Greear examines the contemporary trend toward de-industrialized and decentralized production and its implications for ecological sustainability. He suggests we can understand the potential positive ecological implications of such trends by reconceptualizing “incomplete information” in markets, which is often understood as a key way in which markets fail to solve or forestall environmental problems.

"The Tragedy of Limitless Growth: Re-Interpreting the Tragedy of the Commons for a Century of Climate Change"

Matthew MacLellan argues that Garrett Hardin’s primary object of critique in his influential “The Tragedy of the Commons” is not the commons or shared property at all—as is almost universally assumed by Hardin’s critics—but is rather Adam Smith’s theory of markets and its viability for protecting scarce resources.

"Invasive Narratives and the Inverse of Slow Violence: Alien Species in Science and Society"

Through a case study of the “invasive alien species” (IAS) narrative in South Africa, Susanna Lidström, Simon West, Tania Katzschner, M. Isabel Pérez-Ramos, and Hedley Twidle suggest that IAS oversimplifies the webs of ecological, biological, economic, and cultural relations to a simple “good” versus “bad” battle between easily discernible “natural” and “nonnatural” identities.

"Inheriting the Ecological Legacies of Settler Colonialism"

Affrica Taylor, Veronica Pacini-Ketchabaw, Sandrina de Finney, and Mindy Blaise edit and introduce a special section on “Inheriting the Ecological Legacies of Settler Colonialism.” The three essays that follow ponder the question of ecological inheritance in the settler colonial contexts of Canada and Australia, cognizant of the fact that settler colonialism remains an incomplete project.

"Thinking About Inheritance Through the Figure of the Anthropocene, from the Antipodes and in the Presence of Others"

In this article for a special section on “Inheriting the Ecological Legacies of Settler Colonialism,” Lesley Instone and Affrica Taylor engage with the figure of the Anthropocene as the impetus for rethinking the messy environmental legacies of Australian settler colonialism.

"Unruly Raccoons and Troubled Educators: Nature/Culture Divides in a Childcare Centre"

In this article for a Special Section on “Inheriting the Ecological Legacies of Settler Colonialism,” Veronica Pacini-Ketchabaw and Fikile Nxumalo relate raccoon-child-educator encounters to consider how raccoons’ repeated boundary-crossing and the perception of raccoons as unruly subjects might reveal the impossibility of the nature/culture divide.
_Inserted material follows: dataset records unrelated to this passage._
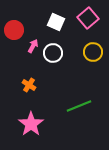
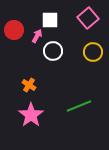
white square: moved 6 px left, 2 px up; rotated 24 degrees counterclockwise
pink arrow: moved 4 px right, 10 px up
white circle: moved 2 px up
pink star: moved 9 px up
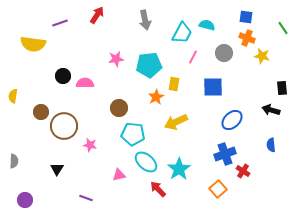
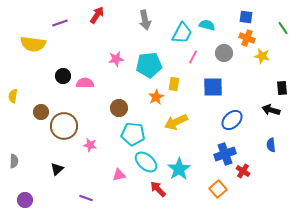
black triangle at (57, 169): rotated 16 degrees clockwise
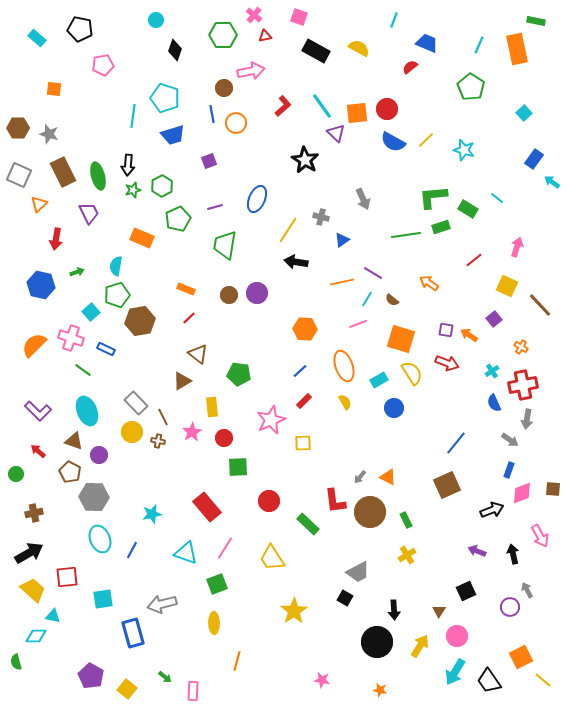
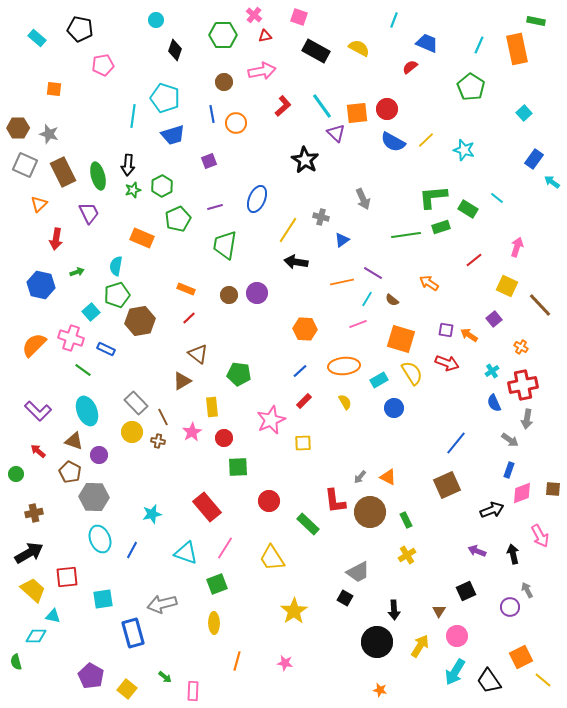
pink arrow at (251, 71): moved 11 px right
brown circle at (224, 88): moved 6 px up
gray square at (19, 175): moved 6 px right, 10 px up
orange ellipse at (344, 366): rotated 76 degrees counterclockwise
pink star at (322, 680): moved 37 px left, 17 px up
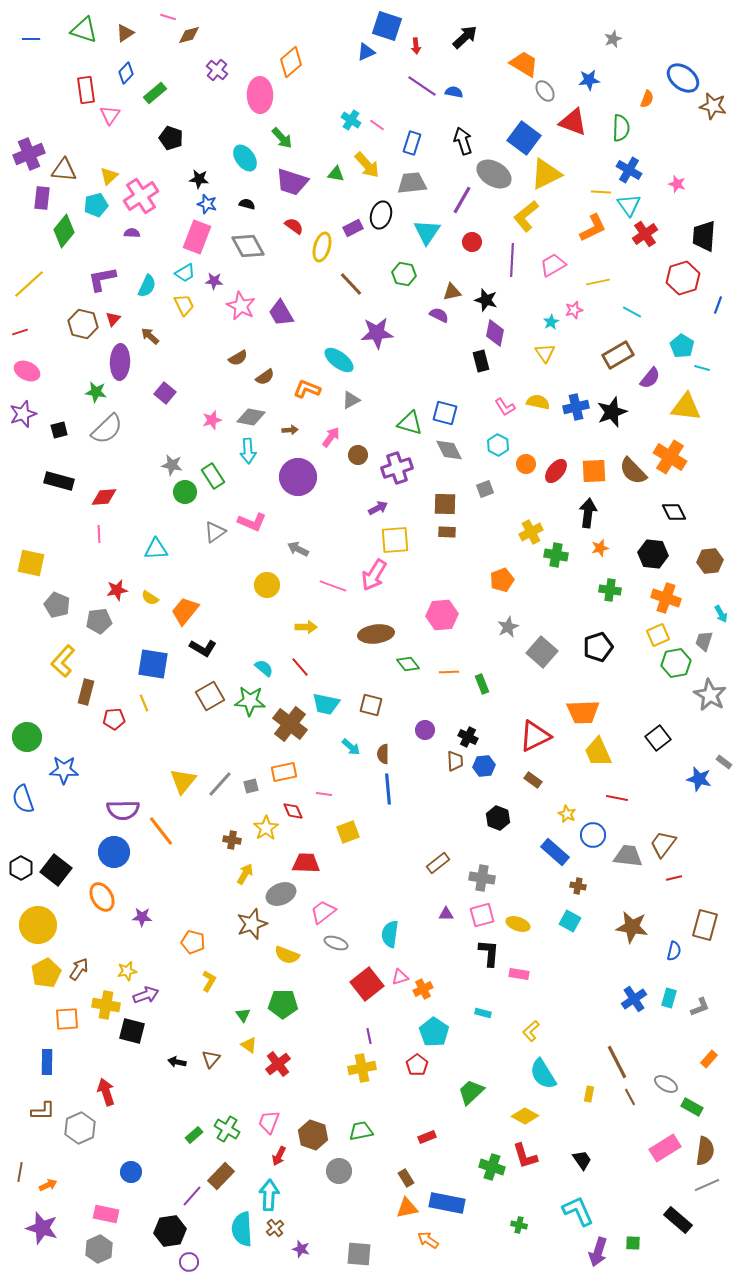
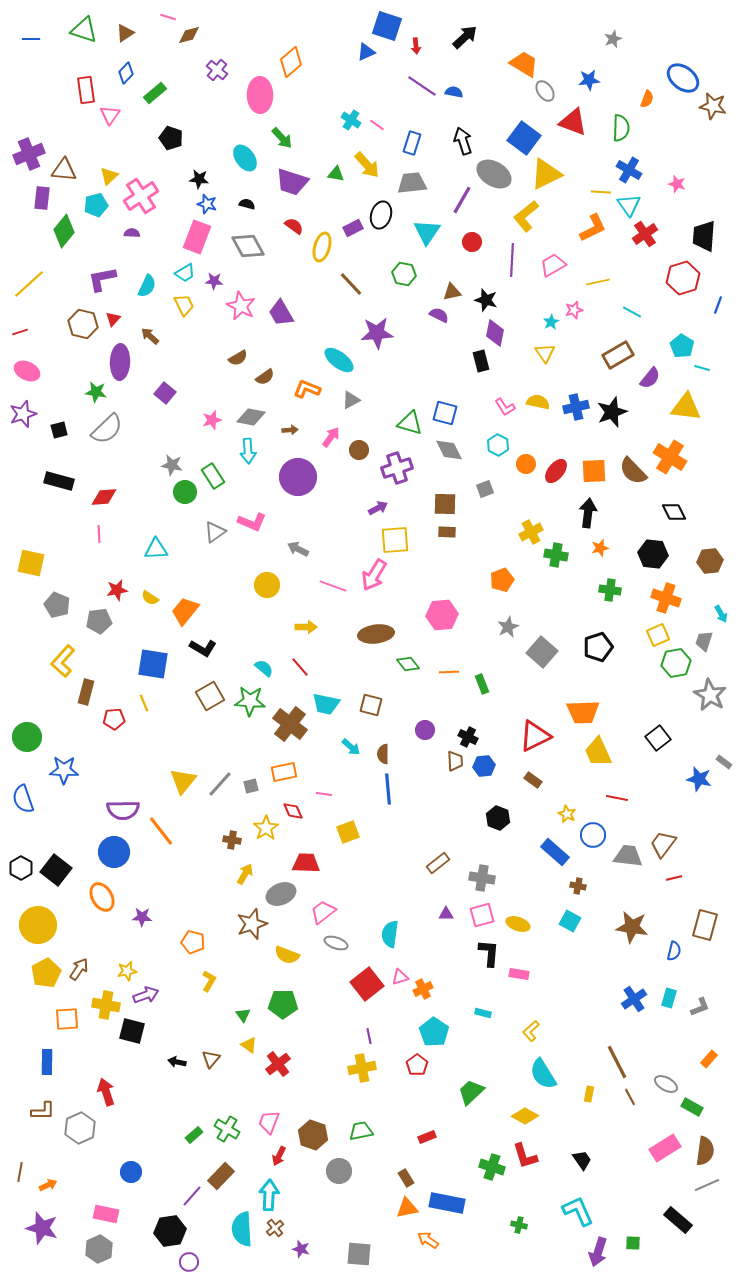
brown circle at (358, 455): moved 1 px right, 5 px up
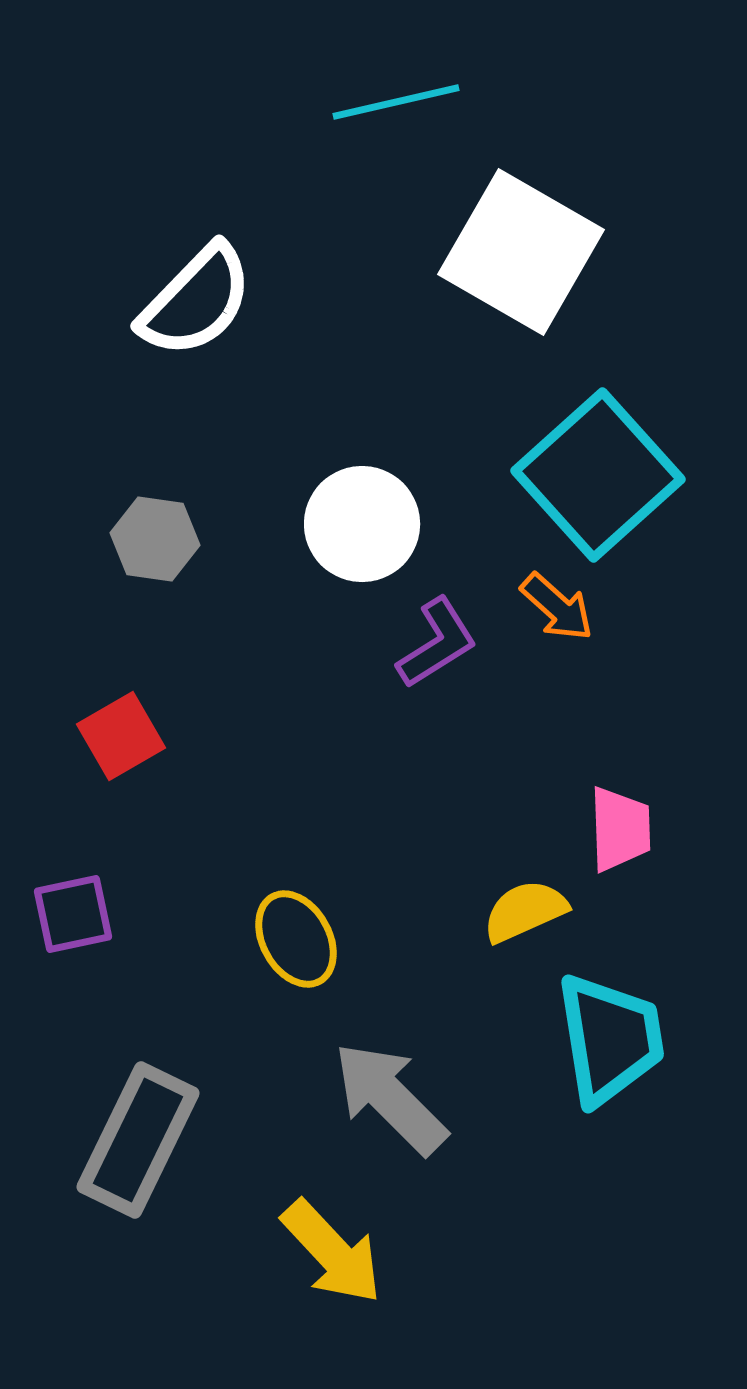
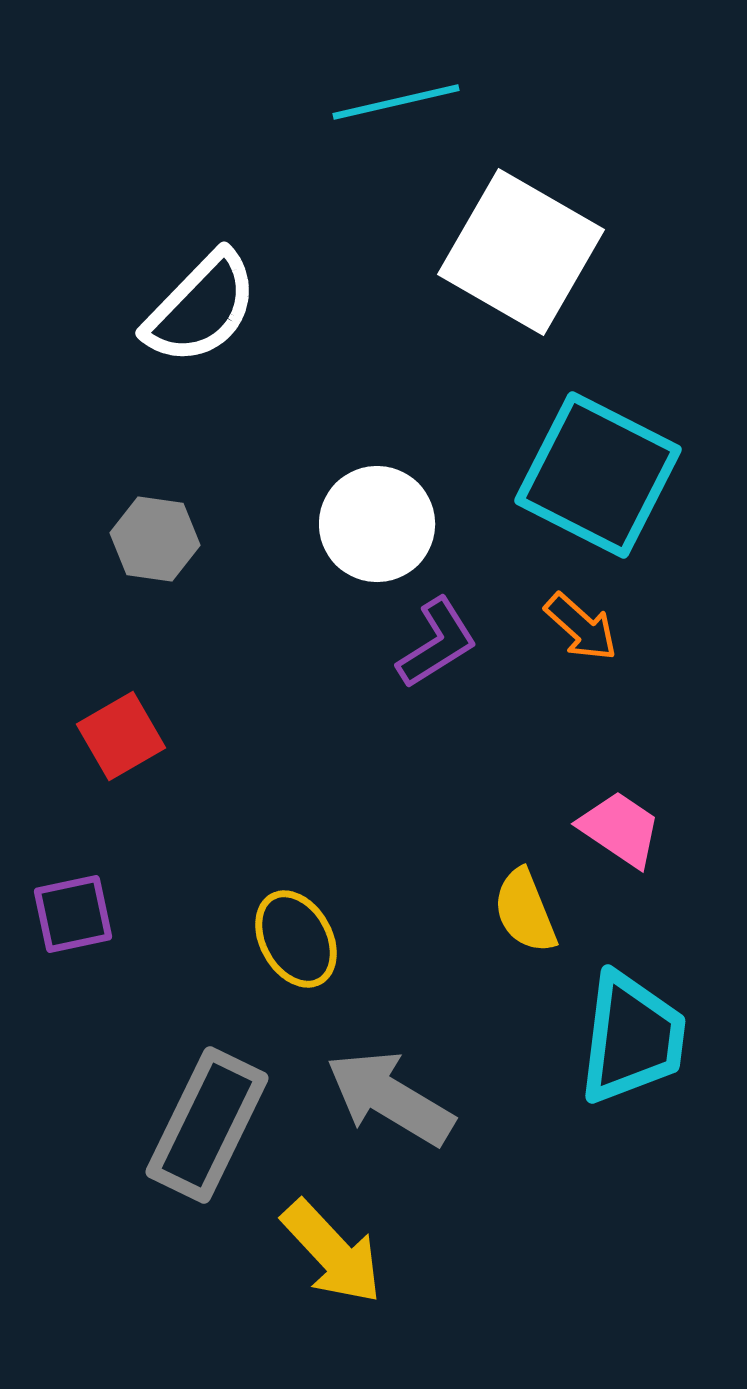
white semicircle: moved 5 px right, 7 px down
cyan square: rotated 21 degrees counterclockwise
white circle: moved 15 px right
orange arrow: moved 24 px right, 20 px down
pink trapezoid: rotated 54 degrees counterclockwise
yellow semicircle: rotated 88 degrees counterclockwise
cyan trapezoid: moved 22 px right, 1 px up; rotated 16 degrees clockwise
gray arrow: rotated 14 degrees counterclockwise
gray rectangle: moved 69 px right, 15 px up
They do so through a series of situated, everyday stories from childcare centers in Canada.

"Raven, Dog, Human: Inhuman Colonialism and Unsettling Cosmologies"

In this article for a Special Section on “Inheriting the Ecological Legacies of Settler Colonialism,” Alexander R. D. Zahara and Myra J. Hird explore the ways in which western and Inuit cosmologies differentially inform particular relationships with the inhuman, and “trash animals” in particular. They compare vermin control practiced in Canada’s waste sites with the freedom of ravens to explore waste sites within Inuit communities, arguing that waste and wasting exist within a complex set of historically embedded and contemporaneously contested neo-colonial structures and processes.

"The Moderns' Amnesia in Two Registers"

In this Special Commentary Section titled “Replies to An Ecomodernist Manifesto,” edited by Eileen Crist and Thom Van Dooren, Rosemary-Claire Collard, Jessica Dempsey, and Juanita Sundberg critique the manifesto as fostering amnesia: amnesia about the uneven and violent nature of modernization as well as about the struggles that have underpinned efforts to alleviate inequality and violence.